= Hudson Avenue Line (surface) =

The Hudson Avenue Line was a horse car street railway line in Brooklyn, New York City, United States, running mostly along Hudson Avenue in Vinegar Hill, near Downtown Brooklyn. It was short-lived, operating only from 1867 to 1871, but its trackage rights over the Brooklyn City Rail Road allowed the Atlantic Avenue Railroad to operate South Ferry-Prospect Park cars for many years.

== History ==
The Hudson Avenue Railroad opened the line in late 1867, from the Hudson Avenue Ferry to Gouverneur Slip in Manhattan south along Hudson Avenue and the Brooklyn City Rail Road's Flatbush Avenue Line trackage on Flatbush Avenue to Ninth Avenue at Prospect Park. The ferry stopped running in early June 1868, and the company asked the Common Council to lay track in John Street and Bridge Street to the Bridge Street Ferry to James Slip in Manhattan.

Consent was given later that month, and the new line was opened by August 18, 1868. However, this did not draw enough traffic from the Bridge Street Ferry to turn a profit, and it shut down for the winter.
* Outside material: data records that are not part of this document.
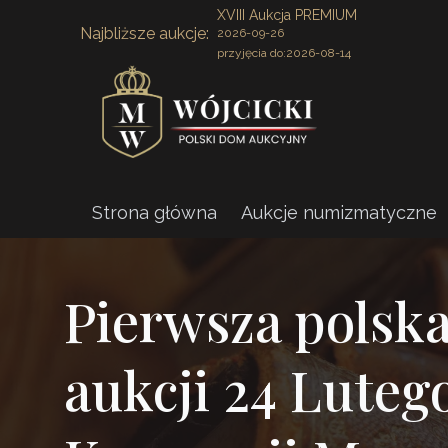
XVIII Aukcja PREMIUM
Najbliższe aukcje:
2026-09-26
przyjęcia do:
2026-08-14
Strona główna
Aukcje numizmatyczne
Pierwsza polska
aukcji 24 Lutego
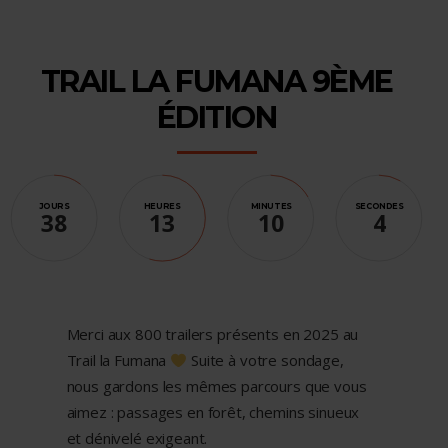
TRAIL LA FUMANA 9ÈME
ÉDITION
JOURS
HEURES
MINUTES
SECONDES
38
13
10
2
Merci aux 800 trailers présents en 2025 au
Trail la Fumana
Suite à votre sondage,
nous gardons les mêmes parcours que vous
aimez : passages en forêt, chemins sinueux
et dénivelé exigeant.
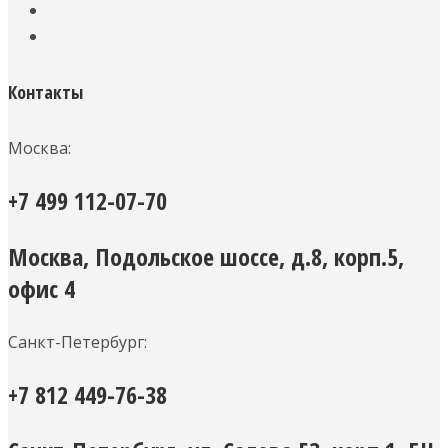
Контакты
Москва:
+7 499 112-07-70
Москва, Подольское шоссе, д.8, корп.5,
офис 4
Санкт-Петербург:
+7 812 449-76-38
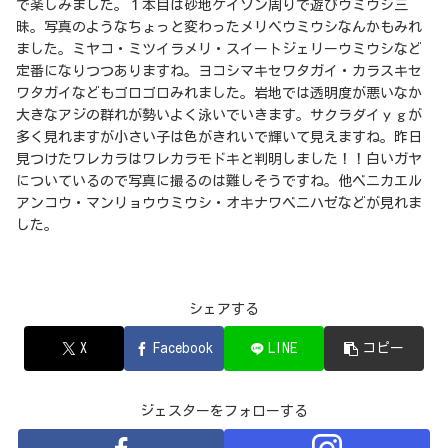
で楽しみました。１本目は砂地ケイソン周りで遊びウミウシ三
昧。写真のようなちょっと変わったメリベウミウシなんかもみれ
ました。ミヤコ・ミツイラメリ・スイートジェリーウミウシなど
定番になりつつありますね。ヨコシマキセワタガイ・カラスキセ
ワタガイなどもゴロゴロみれました。岩地では透明度が悪いなか
大きなアジの群れが勢いよく泳いでいきます。サクラダイｙｇが
多く見れますが小さい子は色がきれいで輝いて見えますね。昨日
見つけたワレカラはワレカラモドキと判明しました！！白いガヤ
についているので写真に撮るのは難しそうですね。他ベニカエル
アンコウ・マンリョウウミウシ・オキナワベニハゼなどが見れま
した。
シェアする
X
Facebook
LINE
コピー
ジェスターをフォローする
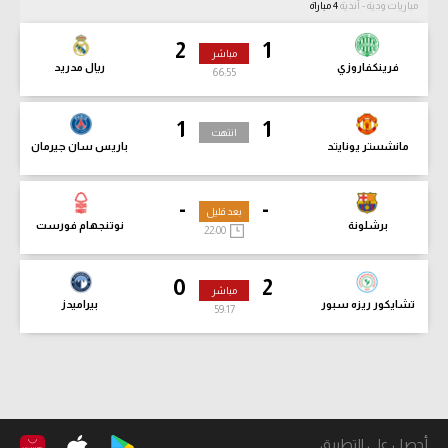
مباريات ودية - أندية
4 مباراة
2
1
مباشر
فرينكفاروزي
ريال مدريد
66:57
1
1
انتهت
مانشستر يونايتد
باريس سان جيرمان
-
-
بعد قليل
برشلونة
نوتنجهام فورست
22:00
0
2
مباشر
تشايكور ريزه سبور
بيراميدز
59:19
أحصل على التطبيق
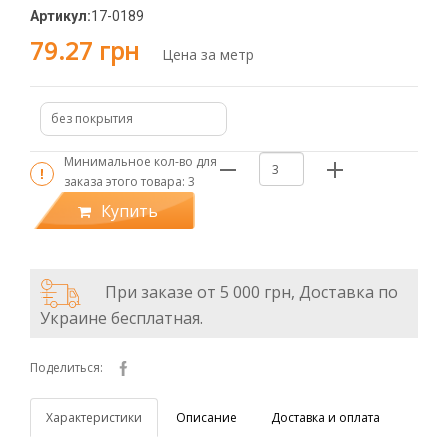
Артикул:
17-0189
79.27 грн
Цена за метр
без покрытия
Минимальное кол-во для
заказа этого товара:
3
Купить
При заказе от 5 000 грн, Доставка по
Украине бесплатная.
Поделиться:
Характеристики
Описание
Доставка и оплата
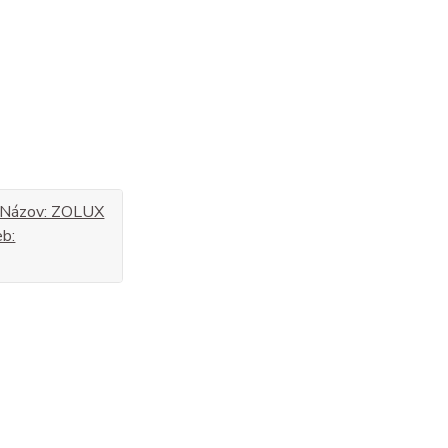
u: Názov: ZOLUX
b:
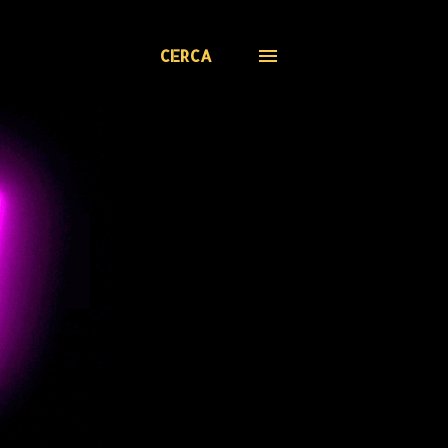
CERCA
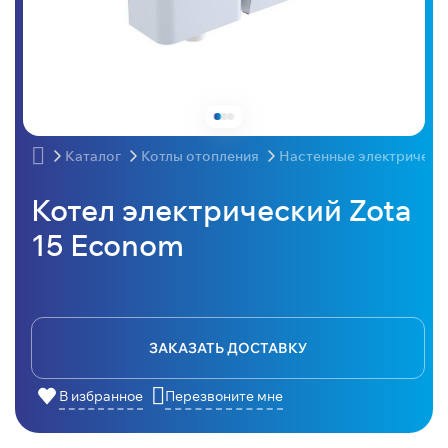
Каталог
Котлы отопления
Настенные электрическ
Котел электрический Zota
15 Econom
ЗАКАЗАТЬ ДОСТАВКУ
В избранное
Перезвоните мне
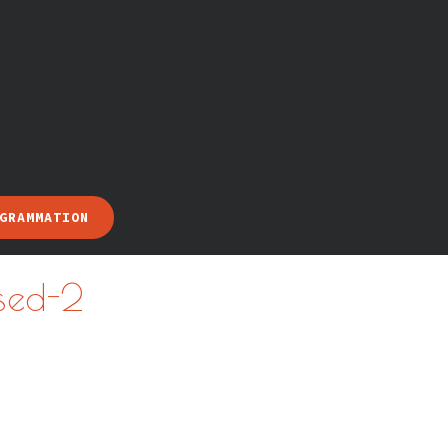
GRAMMATION
sed-2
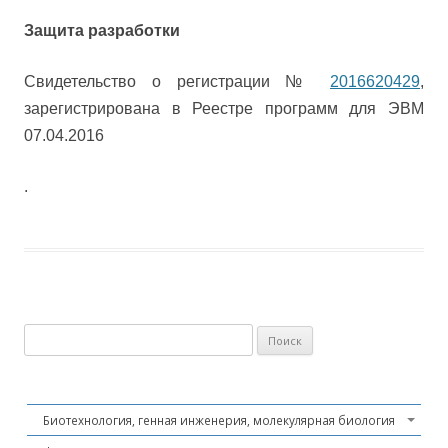
Защита разработки
Свидетельство о регистрации №
2016620429
,
зарегистрирована в Реестре программ для ЭВМ
07.04.2016
.
Найти:
Биотехнология, генная инженерия, молекулярная биология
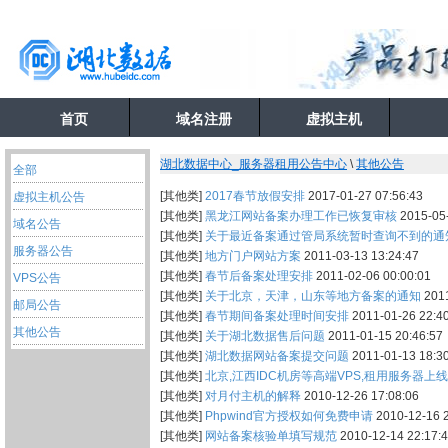
首页
域名注册
虚拟主机
湖北数据中心_服务器租用公告中心
\
其他公告
全部
[其他类]
2017春节放假安排
2017-01-27 07:56:43
虚拟主机公告
[其他类]
黑龙江网站备案办理工作已恢复审核
2015-05-
域名公告
[其他类]
关于最近备案通过管局系统暂时查询不到的通
服务器公告
[其他类]
地方门户网站方案
2011-03-13 13:24:47
[其他类]
春节后备案处理安排
2011-02-06 00:00:01
VPS公告
[其他类]
关于北京，天津，山东等地方备案的通知
2011
邮局公告
[其他类]
春节期间备案处理时间安排
2011-01-26 22:4
其他公告
[其他类]
关于湖北数据售后问题
2011-01-15 20:46:57
[其他类]
湖北数据网站备案提交问题
2011-01-13 18:3
[其他类]
北京,江西IDC机房等高端VPS,租用服务器上线
[其他类]
对月付主机的解释
2010-12-26 17:08:06
[其他类]
Phpwind官方授权如何免费申请
2010-12-16 2
[其他类]
网站备案核验单填写规范
2010-12-14 22:17:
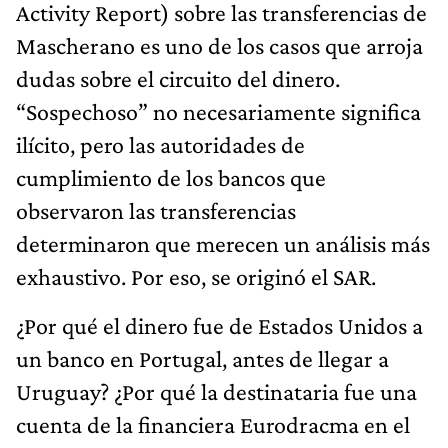
Activity Report) sobre las transferencias de
Mascherano es uno de los casos que arroja
dudas sobre el circuito del dinero.
“Sospechoso” no necesariamente significa
ilícito, pero las autoridades de
cumplimiento de los bancos que
observaron las transferencias
determinaron que merecen un análisis más
exhaustivo. Por eso, se originó el SAR.
¿Por qué el dinero fue de Estados Unidos a
un banco en Portugal, antes de llegar a
Uruguay? ¿Por qué la destinataria fue una
cuenta de la financiera Eurodracma en el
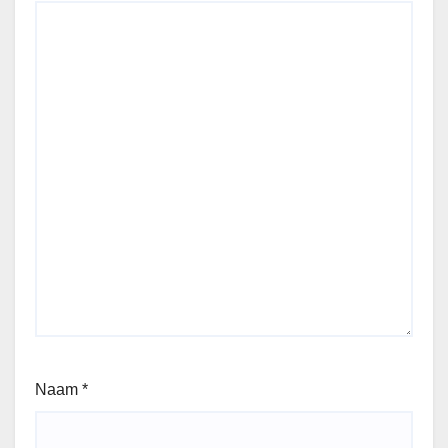
Naam
*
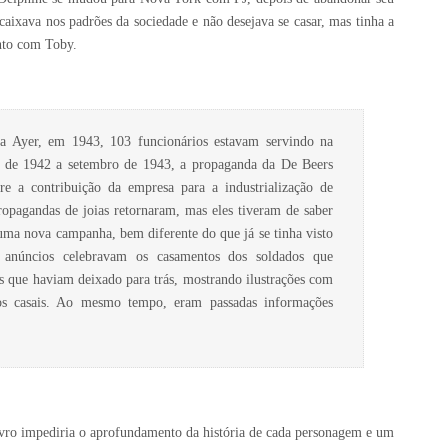
caixava nos padrões da sociedade e não desejava se casar, mas tinha a
ento com Toby.
a Ayer, em 1943, 103 funcionários estavam servindo na
o de 1942 a setembro de 1943, a propaganda da De Beers
bre a contribuição da empresa para a industrialização de
ropagandas de joias retornaram, mas eles tiveram de saber
uma nova campanha, bem diferente do que já se tinha visto
s anúncios celebravam os casamentos dos soldados que
s que haviam deixado para trás, mostrando ilustrações com
 aos casais. Ao mesmo tempo, eram passadas informações
ivro impediria o aprofundamento da história de cada personagem e um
In mid-1869, the Brooklyn and Jamaica Railway (Atlantic Avenue Line) leased the Hudson Avenue Railroad, in part to use its Brooklyn City Rail Road trackage rights to reach Prospect Park from South Ferry; cars to the Bridge Street Ferry began operating again in August. The track was removed by the city in 1871 to build a sewer, and was never relaid.